### Problem
Leave out every picture, then transcribe the rest of the listing exactly.

### Extracted data
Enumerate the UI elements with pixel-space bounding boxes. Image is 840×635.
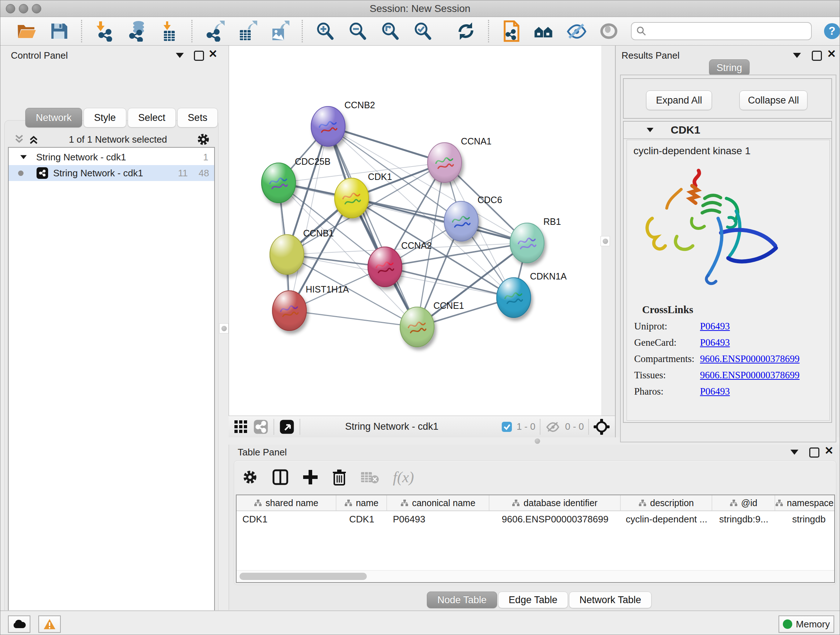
zoom-in-button[interactable] (314, 20, 335, 42)
node-HIST1H1A[interactable]: HIST1H1A (272, 284, 349, 331)
zoom-selected-button[interactable] (412, 20, 433, 42)
tab-sets[interactable]: Sets (177, 108, 218, 127)
fit-selected-crosshair-icon[interactable] (593, 418, 610, 435)
node-RB1[interactable]: RB1 (510, 217, 561, 263)
crosslink-label: Pharos: (634, 386, 700, 397)
network-row[interactable]: String Network - cdk1 11 48 (9, 165, 214, 181)
left-splitter-handle[interactable] (219, 323, 229, 333)
edge-CCNB2-CCNE1[interactable] (328, 126, 417, 327)
warnings-button[interactable] (38, 616, 61, 633)
network-collection-row[interactable]: String Network - cdk1 1 (9, 149, 214, 165)
crosslink-link[interactable]: P06493 (700, 337, 730, 348)
table-cell[interactable]: CDK1 (336, 514, 387, 525)
crosslink-link[interactable]: P06493 (700, 386, 730, 397)
network-view-icon[interactable] (253, 419, 268, 434)
tab-network-table[interactable]: Network Table (569, 592, 652, 608)
hide-selected-button[interactable] (566, 20, 587, 42)
results-panel-menu-icon[interactable] (793, 53, 801, 58)
column-header-shared-name[interactable]: shared name (237, 495, 336, 510)
edge-CCNB2-HIST1H1A[interactable] (289, 126, 328, 310)
node-CCNB1[interactable]: CCNB1 (270, 228, 334, 275)
delete-column-icon[interactable] (332, 469, 347, 486)
export-network-button[interactable] (204, 20, 225, 42)
crosslink-link[interactable]: 9606.ENSP00000378699 (700, 370, 799, 381)
tab-network[interactable]: Network (25, 108, 82, 127)
node-CCNA1[interactable]: CCNA1 (427, 136, 492, 183)
table-options-gear-icon[interactable] (242, 469, 258, 486)
crosslink-link[interactable]: P06493 (700, 321, 730, 332)
table-cell[interactable]: CDK1 (237, 514, 336, 525)
birdseye-view-icon[interactable] (279, 419, 294, 434)
add-column-icon[interactable] (302, 469, 318, 485)
results-panel-float-icon[interactable] (812, 51, 822, 61)
table-cell[interactable]: P06493 (387, 514, 489, 525)
column-header-canonical-name[interactable]: canonical name (387, 495, 489, 510)
import-table-file-button[interactable] (159, 20, 180, 42)
edge-CCNB2-CCNA1[interactable] (328, 126, 445, 163)
apply-layout-button[interactable] (455, 20, 477, 42)
node-CDK1[interactable]: CDK1 (334, 172, 392, 218)
network-canvas[interactable]: CCNB2CCNA1CDC25BCDK1CDC6RB1CCNB1CCNA2CDK… (229, 46, 602, 416)
memory-button[interactable]: Memory (778, 616, 834, 633)
string-network-graph[interactable]: CCNB2CCNA1CDC25BCDK1CDC6RB1CCNB1CCNA2CDK… (229, 46, 602, 416)
collapse-all-chevron-icon[interactable] (13, 134, 25, 145)
column-header--id[interactable]: @id (712, 495, 775, 510)
string-app-button[interactable] (501, 20, 522, 42)
cdk1-section-header[interactable]: CDK1 (624, 122, 831, 139)
selected-checkbox-icon[interactable] (501, 421, 512, 432)
collapse-all-button[interactable]: Collapse All (739, 90, 807, 110)
table-hscrollbar[interactable] (237, 570, 834, 582)
edge-HIST1H1A-CCNE1[interactable] (289, 310, 417, 327)
tab-string[interactable]: String (709, 59, 750, 76)
tab-edge-table[interactable]: Edge Table (498, 592, 568, 608)
zoom-fit-button[interactable] (379, 20, 401, 42)
grid-view-icon[interactable] (234, 420, 248, 434)
results-panel-close-icon[interactable]: ✕ (827, 50, 836, 58)
column-header-namespace[interactable]: namespace (775, 495, 835, 510)
control-panel-menu-icon[interactable] (176, 53, 184, 58)
expand-all-chevron-icon[interactable] (27, 134, 40, 145)
edge-CCNA2-CDKN1A[interactable] (385, 267, 514, 298)
hidden-eye-icon[interactable] (545, 420, 561, 433)
network-node-count: 11 (178, 168, 188, 179)
table-panel-float-icon[interactable] (809, 448, 819, 458)
open-session-button[interactable] (16, 20, 37, 42)
table-panel-close-icon[interactable]: ✕ (824, 447, 834, 455)
control-panel-close-icon[interactable]: ✕ (208, 50, 218, 58)
collection-expand-icon[interactable] (20, 155, 27, 159)
tab-select[interactable]: Select (128, 108, 176, 127)
show-all-networks-button[interactable] (533, 20, 554, 42)
expand-all-button[interactable]: Expand All (646, 90, 712, 110)
zoom-out-button[interactable] (347, 20, 368, 42)
table-row[interactable]: CDK1CDK1P064939606.ENSP00000378699cyclin… (237, 511, 834, 527)
table-panel-menu-icon[interactable] (790, 450, 798, 455)
cloud-button[interactable] (8, 616, 30, 633)
column-header-name[interactable]: name (336, 495, 387, 510)
node-table[interactable]: shared namenamecanonical namedatabase id… (236, 494, 835, 583)
control-panel-float-icon[interactable] (194, 51, 204, 61)
table-cell[interactable]: 9606.ENSP00000378699 (489, 514, 621, 525)
highlight-button[interactable] (598, 20, 619, 42)
node-CCNE1[interactable]: CCNE1 (400, 301, 464, 347)
table-cell[interactable]: stringdb:9... (712, 514, 775, 525)
save-session-button[interactable] (49, 20, 69, 42)
column-header-description[interactable]: description (621, 495, 712, 510)
node-CDKN1A[interactable]: CDKN1A (496, 271, 567, 318)
import-network-file-button[interactable] (94, 20, 115, 42)
network-options-gear-icon[interactable] (196, 132, 210, 147)
tab-style[interactable]: Style (84, 108, 126, 127)
search-input[interactable] (647, 26, 807, 37)
export-image-button[interactable] (269, 20, 290, 42)
table-cell[interactable]: stringdb (775, 514, 835, 525)
hscrollbar-thumb[interactable] (240, 573, 367, 580)
crosslink-link[interactable]: 9606.ENSP00000378699 (700, 353, 799, 364)
show-columns-icon[interactable] (272, 469, 289, 486)
help-button[interactable]: ? (823, 20, 840, 42)
export-table-button[interactable] (237, 20, 257, 42)
right-splitter-handle[interactable] (600, 236, 610, 246)
tab-node-table[interactable]: Node Table (427, 592, 497, 608)
import-network-database-button[interactable] (126, 20, 147, 42)
cdk1-collapse-icon[interactable] (647, 128, 654, 132)
column-header-database-identifier[interactable]: database identifier (489, 495, 621, 510)
table-cell[interactable]: cyclin-dependent ... (621, 514, 712, 525)
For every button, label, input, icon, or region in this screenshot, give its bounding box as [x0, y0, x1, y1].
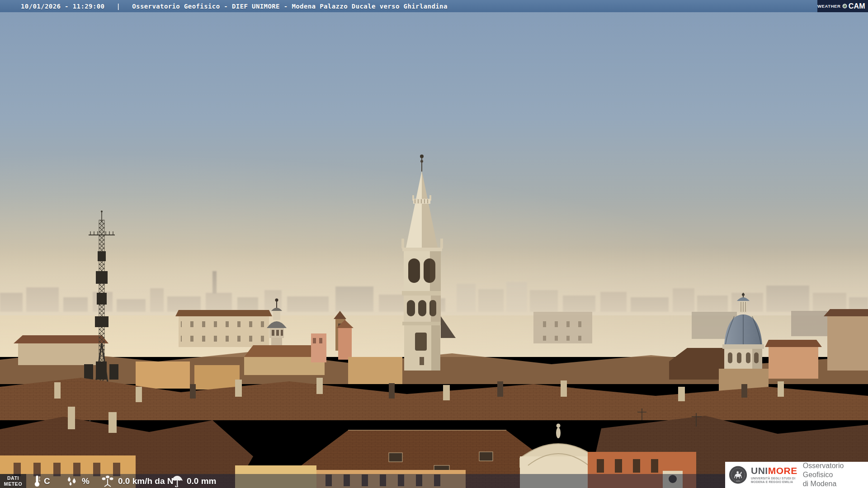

### Answer to this problem
Enumerate the UI elements with pixel-space bounding boxes. Image is 840×635.
zoom-in-button[interactable] (314, 20, 335, 42)
node-HIST1H1A[interactable]: HIST1H1A (272, 284, 349, 331)
zoom-selected-button[interactable] (412, 20, 433, 42)
tab-sets[interactable]: Sets (177, 108, 218, 127)
fit-selected-crosshair-icon[interactable] (593, 418, 610, 435)
node-RB1[interactable]: RB1 (510, 217, 561, 263)
crosslink-label: Pharos: (634, 386, 700, 397)
network-row[interactable]: String Network - cdk1 11 48 (9, 165, 214, 181)
left-splitter-handle[interactable] (219, 323, 229, 333)
edge-CCNB2-CCNE1[interactable] (328, 126, 417, 327)
warnings-button[interactable] (38, 616, 61, 633)
network-collection-row[interactable]: String Network - cdk1 1 (9, 149, 214, 165)
crosslink-link[interactable]: P06493 (700, 337, 730, 348)
table-cell[interactable]: CDK1 (336, 514, 387, 525)
crosslink-link[interactable]: P06493 (700, 386, 730, 397)
network-view-icon[interactable] (253, 419, 268, 434)
tab-network-table[interactable]: Network Table (569, 592, 652, 608)
hide-selected-button[interactable] (566, 20, 587, 42)
results-panel-menu-icon[interactable] (793, 53, 801, 58)
column-header-shared-name[interactable]: shared name (237, 495, 336, 510)
edge-CCNB2-HIST1H1A[interactable] (289, 126, 328, 310)
node-CCNB1[interactable]: CCNB1 (270, 228, 334, 275)
delete-column-icon[interactable] (332, 469, 347, 486)
export-network-button[interactable] (204, 20, 225, 42)
crosslink-link[interactable]: 9606.ENSP00000378699 (700, 370, 799, 381)
tab-network[interactable]: Network (25, 108, 82, 127)
node-CCNA1[interactable]: CCNA1 (427, 136, 492, 183)
table-options-gear-icon[interactable] (242, 469, 258, 486)
crosslink-link[interactable]: P06493 (700, 321, 730, 332)
table-cell[interactable]: CDK1 (237, 514, 336, 525)
birdseye-view-icon[interactable] (279, 419, 294, 434)
add-column-icon[interactable] (302, 469, 318, 485)
results-panel-float-icon[interactable] (812, 51, 822, 61)
table-cell[interactable]: P06493 (387, 514, 489, 525)
column-header-canonical-name[interactable]: canonical name (387, 495, 489, 510)
import-table-file-button[interactable] (159, 20, 180, 42)
edge-CCNB2-CCNA1[interactable] (328, 126, 445, 163)
apply-layout-button[interactable] (455, 20, 477, 42)
node-CDK1[interactable]: CDK1 (334, 172, 392, 218)
network-canvas[interactable]: CCNB2CCNA1CDC25BCDK1CDC6RB1CCNB1CCNA2CDK… (229, 46, 602, 416)
memory-button[interactable]: Memory (778, 616, 834, 633)
string-network-graph[interactable]: CCNB2CCNA1CDC25BCDK1CDC6RB1CCNB1CCNA2CDK… (229, 46, 602, 416)
collapse-all-chevron-icon[interactable] (13, 134, 25, 145)
column-header--id[interactable]: @id (712, 495, 775, 510)
string-app-button[interactable] (501, 20, 522, 42)
cdk1-section-header[interactable]: CDK1 (624, 122, 831, 139)
selected-checkbox-icon[interactable] (501, 421, 512, 432)
collapse-all-button[interactable]: Collapse All (739, 90, 807, 110)
table-hscrollbar[interactable] (237, 570, 834, 582)
edge-HIST1H1A-CCNE1[interactable] (289, 310, 417, 327)
tab-string[interactable]: String (709, 59, 750, 76)
tab-edge-table[interactable]: Edge Table (498, 592, 568, 608)
zoom-fit-button[interactable] (379, 20, 401, 42)
grid-view-icon[interactable] (234, 420, 248, 434)
results-panel-close-icon[interactable]: ✕ (827, 50, 836, 58)
column-header-namespace[interactable]: namespace (775, 495, 835, 510)
control-panel-menu-icon[interactable] (176, 53, 184, 58)
expand-all-chevron-icon[interactable] (27, 134, 40, 145)
edge-CCNA2-CDKN1A[interactable] (385, 267, 514, 298)
hidden-eye-icon[interactable] (545, 420, 561, 433)
network-node-count: 11 (178, 168, 188, 179)
table-panel-float-icon[interactable] (809, 448, 819, 458)
open-session-button[interactable] (16, 20, 37, 42)
table-panel-close-icon[interactable]: ✕ (824, 447, 834, 455)
control-panel-close-icon[interactable]: ✕ (208, 50, 218, 58)
collection-expand-icon[interactable] (20, 155, 27, 159)
tab-select[interactable]: Select (128, 108, 176, 127)
show-all-networks-button[interactable] (533, 20, 554, 42)
expand-all-button[interactable]: Expand All (646, 90, 712, 110)
zoom-out-button[interactable] (347, 20, 368, 42)
table-row[interactable]: CDK1CDK1P064939606.ENSP00000378699cyclin… (237, 511, 834, 527)
table-panel-menu-icon[interactable] (790, 450, 798, 455)
cloud-button[interactable] (8, 616, 30, 633)
column-header-name[interactable]: name (336, 495, 387, 510)
node-table[interactable]: shared namenamecanonical namedatabase id… (236, 494, 835, 583)
control-panel-float-icon[interactable] (194, 51, 204, 61)
table-cell[interactable]: 9606.ENSP00000378699 (489, 514, 621, 525)
highlight-button[interactable] (598, 20, 619, 42)
node-CCNE1[interactable]: CCNE1 (400, 301, 464, 347)
table-cell[interactable]: stringdb:9... (712, 514, 775, 525)
save-session-button[interactable] (49, 20, 69, 42)
column-header-description[interactable]: description (621, 495, 712, 510)
node-CDKN1A[interactable]: CDKN1A (496, 271, 567, 318)
import-network-file-button[interactable] (94, 20, 115, 42)
network-options-gear-icon[interactable] (196, 132, 210, 147)
tab-style[interactable]: Style (84, 108, 126, 127)
search-input[interactable] (647, 26, 807, 37)
export-image-button[interactable] (269, 20, 290, 42)
table-cell[interactable]: stringdb (775, 514, 835, 525)
hscrollbar-thumb[interactable] (240, 573, 367, 580)
crosslink-link[interactable]: 9606.ENSP00000378699 (700, 353, 799, 364)
show-columns-icon[interactable] (272, 469, 289, 486)
help-button[interactable]: ? (823, 20, 840, 42)
export-table-button[interactable] (237, 20, 257, 42)
right-splitter-handle[interactable] (600, 236, 610, 246)
tab-node-table[interactable]: Node Table (427, 592, 497, 608)
import-network-database-button[interactable] (126, 20, 147, 42)
cdk1-collapse-icon[interactable] (647, 128, 654, 132)
column-header-database-identifier[interactable]: database identifier (489, 495, 621, 510)
table-cell[interactable]: cyclin-dependent ... (621, 514, 712, 525)
For every button, label, input, icon, or region in this screenshot, give its bounding box as [x0, y0, x1, y1].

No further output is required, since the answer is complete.